The Japanese parliament decided to put off a review of the widening problem of leakage of contaminated water from the crippled Fukushima Daiichi nuclear reactor complex. The stalling is believed to be part of concerted efforts to play down negative publicity from parliamentary questioning of the severity of contamination and the poor government response to prevent and combat the disaster ahead of a Sept. 7 vote by the International Olympic Committee deciding the host city for the 2020 Summer Games. Tokyo is competing strongly against Istanbul and Madrid for the games.

In a recent meeting, the Economy, Trade and Industry Committee in the Lower House decided to hold off a session on the radiation crisis until mid-September on the pretext that it wants to wait and see the government measures to be announced this week to combat the problem. But in the eyes of people at home and overseas, the move seems like a ploy to cover up a looming danger to public safety to win the hosting of the Olympic Games.

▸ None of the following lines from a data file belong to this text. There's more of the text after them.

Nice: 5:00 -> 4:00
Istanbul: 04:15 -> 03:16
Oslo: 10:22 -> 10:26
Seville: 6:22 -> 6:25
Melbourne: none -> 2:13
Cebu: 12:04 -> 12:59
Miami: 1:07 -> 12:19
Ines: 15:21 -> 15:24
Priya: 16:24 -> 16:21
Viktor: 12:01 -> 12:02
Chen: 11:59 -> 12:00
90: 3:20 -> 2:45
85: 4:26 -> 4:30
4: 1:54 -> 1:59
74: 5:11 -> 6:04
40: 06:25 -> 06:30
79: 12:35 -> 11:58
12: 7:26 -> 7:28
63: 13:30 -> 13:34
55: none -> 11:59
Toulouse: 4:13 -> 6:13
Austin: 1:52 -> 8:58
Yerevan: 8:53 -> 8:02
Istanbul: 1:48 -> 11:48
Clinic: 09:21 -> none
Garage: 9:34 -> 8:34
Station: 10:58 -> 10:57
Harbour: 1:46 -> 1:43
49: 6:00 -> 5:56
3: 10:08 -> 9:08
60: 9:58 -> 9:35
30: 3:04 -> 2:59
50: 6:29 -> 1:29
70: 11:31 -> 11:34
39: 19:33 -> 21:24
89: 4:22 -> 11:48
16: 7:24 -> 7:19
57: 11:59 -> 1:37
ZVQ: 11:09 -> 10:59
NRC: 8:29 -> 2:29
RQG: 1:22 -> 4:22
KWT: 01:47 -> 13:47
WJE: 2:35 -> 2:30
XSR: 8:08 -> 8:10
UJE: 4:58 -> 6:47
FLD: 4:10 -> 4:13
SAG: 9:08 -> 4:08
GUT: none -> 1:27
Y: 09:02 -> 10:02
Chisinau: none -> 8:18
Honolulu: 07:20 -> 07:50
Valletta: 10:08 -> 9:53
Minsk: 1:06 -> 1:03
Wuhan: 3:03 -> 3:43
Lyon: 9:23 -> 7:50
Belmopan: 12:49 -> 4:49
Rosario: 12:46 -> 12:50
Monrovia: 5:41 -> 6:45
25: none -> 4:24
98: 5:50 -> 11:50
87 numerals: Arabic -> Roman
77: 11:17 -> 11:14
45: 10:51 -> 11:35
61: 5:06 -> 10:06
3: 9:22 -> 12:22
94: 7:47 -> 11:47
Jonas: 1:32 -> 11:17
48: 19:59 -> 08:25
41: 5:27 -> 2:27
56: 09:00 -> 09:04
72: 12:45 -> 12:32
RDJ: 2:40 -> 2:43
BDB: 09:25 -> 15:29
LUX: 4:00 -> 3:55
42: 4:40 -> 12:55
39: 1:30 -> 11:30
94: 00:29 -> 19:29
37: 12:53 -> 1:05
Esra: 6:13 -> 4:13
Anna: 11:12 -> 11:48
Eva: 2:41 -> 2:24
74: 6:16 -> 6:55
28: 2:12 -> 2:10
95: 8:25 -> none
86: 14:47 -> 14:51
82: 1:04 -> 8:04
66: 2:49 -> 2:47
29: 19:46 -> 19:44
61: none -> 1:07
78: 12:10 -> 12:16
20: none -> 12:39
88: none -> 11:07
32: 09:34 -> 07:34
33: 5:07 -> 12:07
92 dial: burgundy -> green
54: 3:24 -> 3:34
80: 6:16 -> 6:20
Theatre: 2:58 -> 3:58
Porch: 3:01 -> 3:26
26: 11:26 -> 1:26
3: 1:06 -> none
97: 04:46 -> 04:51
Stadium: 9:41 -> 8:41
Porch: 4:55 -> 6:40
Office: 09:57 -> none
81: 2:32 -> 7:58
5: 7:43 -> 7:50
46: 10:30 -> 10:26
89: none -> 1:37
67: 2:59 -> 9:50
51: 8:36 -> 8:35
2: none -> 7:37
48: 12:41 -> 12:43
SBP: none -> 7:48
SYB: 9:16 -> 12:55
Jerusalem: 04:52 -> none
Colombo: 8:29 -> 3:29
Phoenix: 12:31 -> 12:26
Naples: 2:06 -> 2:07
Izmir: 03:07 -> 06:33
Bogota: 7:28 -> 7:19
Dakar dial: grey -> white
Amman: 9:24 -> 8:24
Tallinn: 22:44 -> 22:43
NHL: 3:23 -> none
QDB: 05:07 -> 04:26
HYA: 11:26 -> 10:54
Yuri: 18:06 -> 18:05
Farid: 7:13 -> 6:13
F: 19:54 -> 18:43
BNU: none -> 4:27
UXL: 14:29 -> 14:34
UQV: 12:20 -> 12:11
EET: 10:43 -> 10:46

Leakage of contaminated water from radioactive waste tanks is worsening. High radiation levels were detected at four new locations near the storage tanks. They are different from the tanks that authorities confirmed last month, which were leaking about 300 tons of contaminated water.

Tokyo Electric Power Co. discovered high radiation readings at the bottom of tanks and a pipe in a separate area, showing measurements as high as 1,800 millisieverts per hour - an amount that could kill someone exposed to it for about four hours. Tritium concentrations in underground waters near the waste tanks spiked up to 15 times more than the level six months ago.

The underground walls to stop highly toxic waters from flowing into the ocean have been proven useless as at least 300 tons of irradiated water are pouring into the Pacific Ocean every day. To make matters worse, authorities are rapidly running out of space to store highly radioactive waters that have been used to cool the reactors. About 1,000 tanks have been built around the complex, but some already have been leaking from their bottoms.

Leakage of radiation is not Japan’s problem alone as it can affect the maritime environment and ecosystem worldwide. Japan is running against time. It should be fighting around the clock to combat and control the nuclear crisis instead of concentrating national energy and focusing on a bid for Olympic Games. We advise the Tokyo government to set its national priorities straight and concentrate on the greater emergency. It has to remember that the world’s priorities are more important than its own.